Чтение онлайн

на главную

Жанры

Шрифт:

И даже ничего особенного я там, на бюро, не испытывал, просто знал, что опять — как будто второй раз за свою недолгую жизнь — пошел не с той ноги, с какой следовало, и за этот неосторожный шаг должен поплатиться; теперь, возможно, ценой всей жизни. Шаг был как бы вынужденный, — какое это имеет значение; и кто же мог меня вынудить, если бы я не захотел (это потом, когда начал поправляться, а до тех пор, не приходя в сознание, я не мог за себя отвечать); и не решил ли я сам извлечь кое-какую выгоду из своего положения? Просился на волю, это верно, требовал увезти меня из землянки, из этих лесов, где, я чувствовал это, открывается отнюдь не самая почетная страница моей биографии, — но и требовал («просил» — не то слово, нет, не то!), как бы загодя зная, что мой «бунт» ни к чему не приведет, сейчас я могу сказать: подсознательно выжидая, а то и не слишком желая, чтобы что-то произошло — по крайней мере по ее, Оне, инициативе, — ибо затем последовала бы еще более страшная неизвестность: что же, Ауримас, дальше?

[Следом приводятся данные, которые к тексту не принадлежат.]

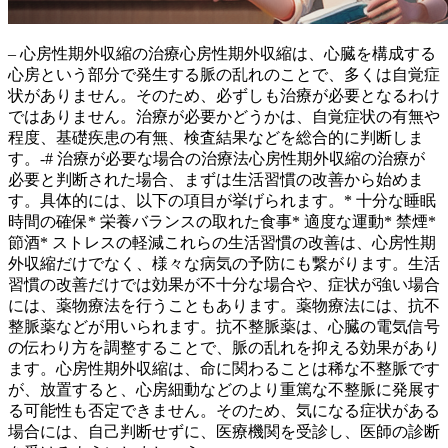
– 心房性期外収縮の治療心房性期外収縮は、心臓を構成する
心房という部分で発生する脈の乱れのことで、多くは自覚症
状がありません。そのため、
必ずしも治療が必要となるわけ
ではありません。
治療が必要かどうかは、自覚症状の有無や
程度、基礎疾患の有無、検査結果などを総合的に判断しま
す。-# 治療が必要な場合の治療法心房性期外収縮の治療が
必要と判断された場合、まずは
生活習慣の改善
から始めま
す。具体的には、以下の項目が挙げられます。* 十分な睡眠
時間の確保* 栄養バランスの取れた食事* 適度な運動* 禁煙*
節酒* ストレスの軽減これらの生活習慣の改善は、心房性期
外収縮だけでなく、様々な病気の予防にも繋がります。生活
習慣の改善だけでは効果が不十分な場合や、症状が強い場合
には、
薬物療法
を行うこともあります。薬物療法には、抗不
整脈薬などが用いられます。抗不整脈薬は、心臓の電気信号
の伝わり方を調整することで、脈の乱れを抑える効果があり
ます。心房性期外収縮は、命に関わることは稀な不整脈です
が、放置すると、心房細動などのより重篤な不整脈に発展す
る可能性も否定できません。そのため、気になる症状がある
場合には、自己判断せずに、医療機関を受診し、医師の診断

Это сейчас, чуть не тридцать лет спустя, я рассуждаю так: руководила мной профессиональная, тогда, вероятно, скрытая, но уже существовавшая любознательность, стремление литератора все прочувствовать на собственной шкуре — в данном случае эту неповторимую и даже, я бы сказал, довольно глупо завершившуюся псевдоодиссею, поскольку в ней не было героя. В ней был лишь миф, а не герой, — миф о любви и смерти, и о смерти, возможно, больше, чем о любви (прости, Оне), лишь вялое стремление к чему-то,

а не четкая цель; у комсомольца должна быть цель. Так говорили все сидевшие за длинным коричневым столом, на самой середине которого гордо красовался графин с желтоватой водой, и говорили (чувствовалось) с труднодоступным моему пониманию злорадным чувством своего превосходства, целью которого, конечно, было желание еще пуще унизить меня: студент (я еще таковым не был, хотя попутно с редакцией и беседами Фульгентаса без особого труда экстерном сдал на аттестат), бывший боец (при этом все взгляды нулями впились в меня), бывший комсомольский работник (еще парочка пулек, трассирующих), литератор (целый шквал картечи), а надо же, с моральной точки зрения… И классовой, именно, — да ведь его отношения с кулацкой женкой Начене… «Я думал спасти ее!..» — мелькнула робкая мысль, но, может, это она хотела спасти тебя? И тебя, и себя, и… и Начаса, да, да, бандюгу Райниса, своего мужа-бандита она тоже хотела спасти, и его ей было жаль, так же как меня, как малыша Ализаса, как себя самое, как… Чуть не подумал: как Шачкуса, — такой вот Оне могло быть жаль и этого Шачкуса, с которым она когда-то отплясывала на вечеринках, а потом рассталась; у каждого своя дорога; а коли ей одинаково жаль всех на свете… Это уже провал, Глуоснис, это заблуждение — когда одинаково всех жалеют, — ведь тогда вся твоя одиссея не имеет смысла… Ибо нет в мире такой жалости, которую человек может раздавать всем поровну, как нет и таких слов, которыми я — бывший боец, студент, комсомольский работник, литератор — мог бы что-то доказать всем этим людям, которые сидят за столом и буравят меня взглядами, а молить… О чем, о прощении, но что я такого натворил? Ну, ранили, ну, потерял сознание, ну… А как бы вы поступили — такие праведные, всезнающие? Неизвестно, что я делал все те недели? Где находился? С кем поддерживал связь? А откуда, скажите на милость, вам знать — вы даже не подергали дверь этой землянки, не позвали меня и, возможно, никогда, не явись я сам к Шачкусу, никогда не задумались бы всерьез — куда же все-таки я подевался? И то, на что я пошел, было лучшим, что можно было сделать в таком положении; ведь я старался и для нее! Для Оне, кулацкой женки; видно, как-то я повлиял на нее, если ей так хотелось вырваться из болота, в котором погрязла, из страшного кулацкого мира; не знала — как, но вырваться-то хотела, я чувствовал, и ей та осень что-то дала — не только мне; еще, пожалуй, трудно сказать, кому больше, и не я виноват, что Шачкус… сгоряча…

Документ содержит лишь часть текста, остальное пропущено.